_AIM OF THE TASK:_
Give the listing again in full and exactly, apart from its pictures.

_GIVEN RECORDS:_

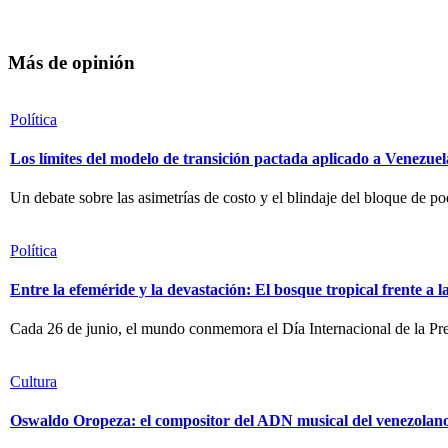
Más de opinión
Política
Los límites del modelo de transición pactada aplicado a Venezuel
Un debate sobre las asimetrías de costo y el blindaje del bloque de po
Política
Entre la efeméride y la devastación: El bosque tropical frente a 
Cada 26 de junio, el mundo conmemora el Día Internacional de la Pre
Cultura
Oswaldo Oropeza: el compositor del ADN musical del venezolan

_RESULT FOR THIS TASK:_
Más de opinión
Política
Los límites del modelo de transición pactada aplicado a Venezuel
Un debate sobre las asimetrías de costo y el blindaje del bloque de po
Política
Entre la efeméride y la devastación: El bosque tropical frente a 
Cada 26 de junio, el mundo conmemora el Día Internacional de la Pre
Cultura
Oswaldo Oropeza: el compositor del ADN musical del venezolan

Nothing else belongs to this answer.